A Baltimore jury deliberated only a few hours this week before deciding Officer John Torres acted reasonably when he shot and killed Norman Stamp, a fellow member of the Baltimore Police Department who was out with his biker brothers when a brawl erupted at an East Baltimore strip club.

Speaking Thursday morning shortly after delivering their verdict, jurors said none of the officers involved in the April 24, 2008 incident behaved perfectly, but that Stamp’s failure to identify himself as an officer and play peacemaker led to the well-liked 44-year veteran’s death.
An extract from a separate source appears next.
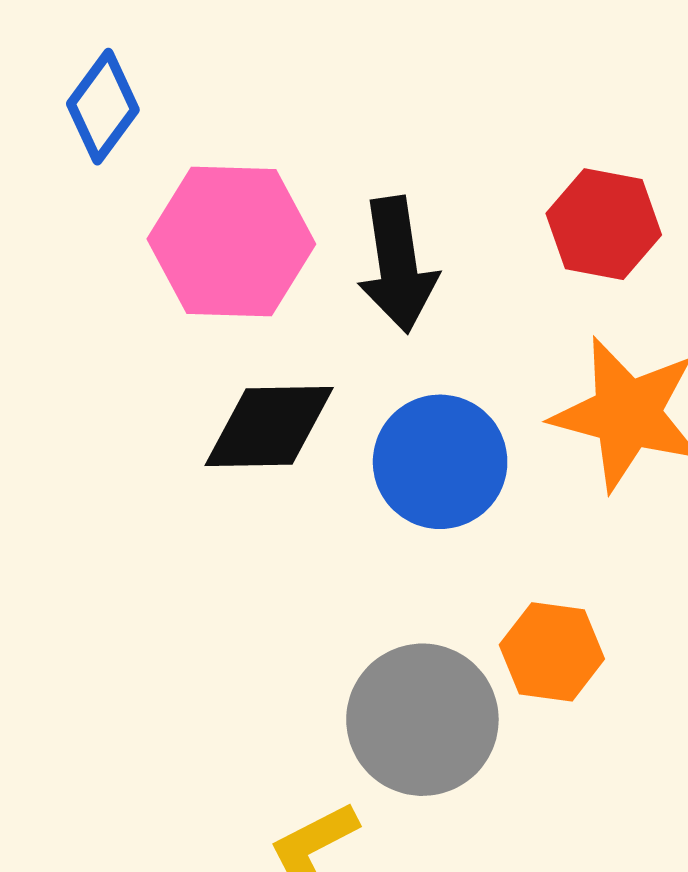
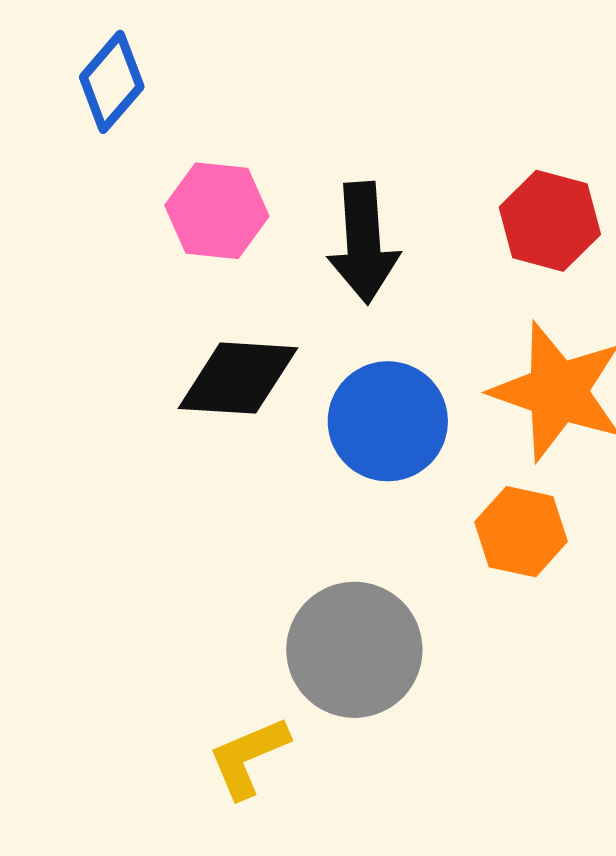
pink hexagon: (231, 242) -> (217, 211), size x0.7
orange hexagon: (552, 652) -> (521, 532), moved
“As policemen, none of them did what they were supposed to do,” said Jean Malone, a 37-year-old financial analyst for a Washington, D.C., Internet company. “Everyone was lying about something. We had to come to a conclusion based on [Stamp’s] non-action.”

Don Dawson, a postal service mechanic who also served on the jury of three men and three women, said he suspected Stamp, 65, was involved in the fight between his “Chosen Sons” motorcycle club colleagues and other men at the Haven Place.
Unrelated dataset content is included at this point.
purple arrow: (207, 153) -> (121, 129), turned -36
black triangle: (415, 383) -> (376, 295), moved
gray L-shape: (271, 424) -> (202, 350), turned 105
“He could have changed the whole scenario,” said Dawson, 53. “If he would have said he’s a cop, he probably wouldn’t have gotten shot that day.”

Approached minutes after the verdict as he walked to his squad car parked in front of the downtown circuit courthouse, Torres said he was not allowed to speak to the media. Defense attorney Troy A. Priest referred questions to City Solicitor George Nilson, who said the early morning shooting was a “tragic situation” born of misunderstanding.
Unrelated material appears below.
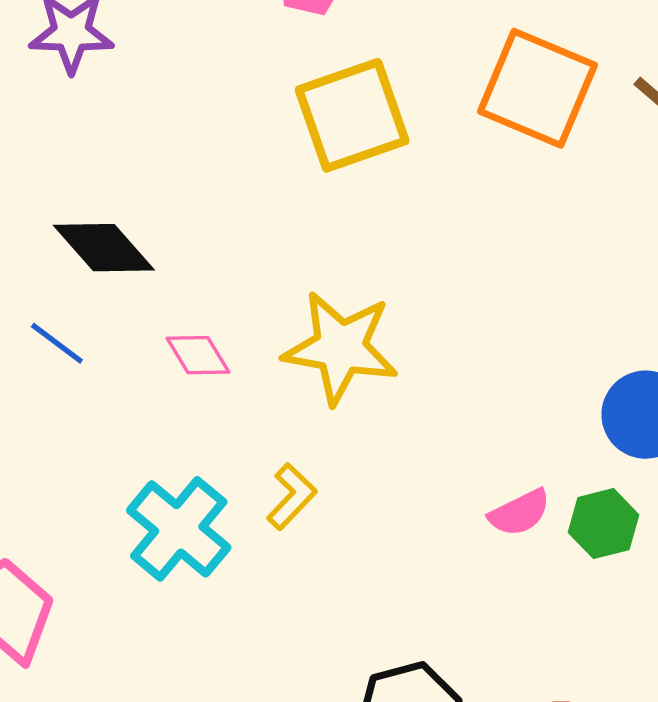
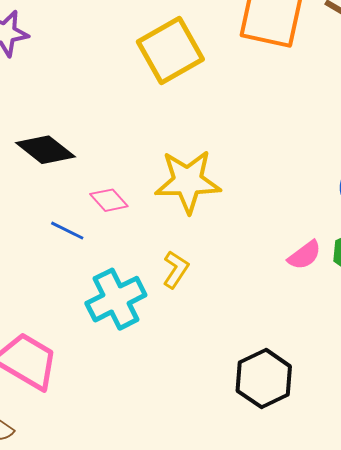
blue line: (57, 343) -> (67, 231), moved
cyan cross: (179, 529) -> (116, 299), turned 34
“And that misunderstanding, plus the fact that [Stamp] was carrying a gun into a bar, led to a very, very unfortunate result,” Nilson said. “There are several morals in that story somewhere, but this is probably not the time to get into all of that.”

“The officer who was sued was simply doing his job,” the city’s top lawyer said of Torres, 29. The 8-year veteran was cleared of any wrongdoing by the department.

“Whether people are police officers or members of Congress or doctors, if you pose a risk to public safety, the department has a responsibility to act,” said police spokesman Anthony Guglielmi.

Stamp’s widow, Suzanne, declined to comment on the result, deferring to her attorney, Peter T. McDowell. McDowell, who alleged that the police were covering up an unjustified shooting in his closing argument Wednesday afternoon, seemed heartened by the lengthy discussion he had with jurors after the verdict was announced.

“While Mrs. Stamp is disappointed in the jury’s verdict, she is content that the three very different versions that the police officers testified to as to how Mr. Stamp was shot and killed is now part of the public record,” the Towson attorney said.

There might be grounds for an appeal, McDowell said, but he must first watch recordings of the trial and discuss the possibilities with Suzanne Stamp, a former Johns Hopkins employee who no longer works, before making that decision.

Torres and two other officers responded to the Haven Place after receiving a call from a relative of a man in the scuffle.

There were differing versions of what happened at the back steps, where Torres encountered Stamp, but according to Torres, he separated Stamp from a large man and Stamp then fell down the stairs onto the side parking lot. Torres testified Stamp then brandished a set of brass knuckles. Torres then Tasered Stamp, but Stamp recovered, drew his own service weapon and aimed it at Torres, the officer said. So he closed his eyes and shot twice.

Stamp had served as a motorcycle and marine policeman and was known for his fondness for cigars. Only as he lay dying did he identify himself as a cop, Torres said.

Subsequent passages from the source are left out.